I feel I have a lot to offer: bravery, vibrancy, an energy I really didn't possess before. I am pushing myself in a way I didn't know I could, both physically and intellectually.

In fact, I feel in many ways that a new life is starting for me, one that doesn't involve nappies and pushchairs, a life that is interesting, fun and full of other people.

I am doing things I want to do for me. I am learning to dance. I do yoga. I sing. I am letting myself enjoy life in a way I never thought possible. I am, in essence, on a one-woman crusade to show people that we are living in a world full of misconceptions about being an older woman.

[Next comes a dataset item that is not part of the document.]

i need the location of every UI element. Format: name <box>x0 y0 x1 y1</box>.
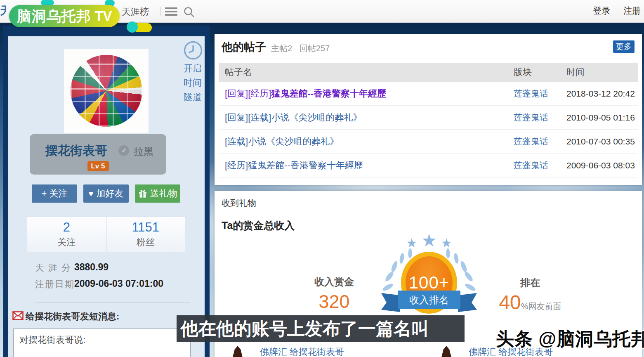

Who says older women aren't attractive? Vivacious? Full of brio?

I have energy pouring out of me, coursing through me. I want to continue this well-lived life, not hide away. This, in turn, begs the question: why are we, as a society, not good at celebrating the 'older' woman? In France they don't feel this way.

Think of the women who are held up as beauty role models in France: Isabelle Adjani, Inès de la Fressange, Catherine Deneuve, Charlotte Rampling (British, but she has lived in France forever; ditto Jane Birkin), Jeanne Moreau and Carole Bouquet.

Anne Sebba, the author of That Woman, a book about Wallis Simpson, who, at 41, married the Duke of Windsor, says: "I think it is partly about Frenchwomen at any age looking their best . . . There is something very English in the idea that it's classy to look countrified, scrubbed and healthy, wearing no make-up.

"While this may be attractive when you are 20, it is definitely not attractive at 60! . . . It's important not to help time."

According to the PR Lynne Franks, aged 64, attractiveness is down to energy and attitude.

"I am happy with how I am. There was definitely a shift, though, in my 50s. I really did think about how I dressed then – I wasn't so secure about how I came across and about whether I was sexy. But now I'm in my 60s I feel really good about myself, and that's probably rather attractive, isn't it? . . . I don't feel particularly old . . . I am open to new things."

This seems to be vital – the living of life, regardless. I will go to anything. I went to the races in Ireland one weekend, a polo dinner the next. The point is, it is not ageing that makes someone invisible, it's their attitude.

What is attractiveness about, then? Is it just self-confidence? Bronwyn Cosgrave, 46, a former features editor of British Vogue turned author and curator, says that, for her: "attractiveness is about being the best possible you at the age you are . . . Beauty fades, but attractiveness, to me, is something every woman can obtain."

Over a decade ago, this is what the American author Naomi Wolf said about beauty in The Beauty Myth: "More women have more money and power and scope and legal recognition than we have ever had before; but in terms of how we feel about ourselves physically, we may actually be worse off than our unliberated grandmothers."

And yet Wolf missed out something very important: our lust for life; the freedom we now have to choose how to live; the energy we can elect to expend on it. For me, it's about a life well lived, a life full of excitement, saying yes to opportunities, being brave.

As Sebba says, "Some women have it, and you know as soon as they enter a room. I have written biographies of two such women: Wallis Simpson and Winston Churchill's mother, Jennie. Both were American, both strong-minded, witty, intelligent, extravagantly well dressed.

Both women radiated charisma . . . Many people thought Simpson must have bewitched the Duke of Windsor because she was "so old". Jennie was 40 when her first husband, Lord Randolph Churchill, died. She married twice more, each time to men who were 20 years younger than she. I know from the letters that it was a physical attraction, as both men make it clear she was good in the bedroom. Her women friends were jealous as hell of her ability to land younger men."

All I can say to that is: hallelujah!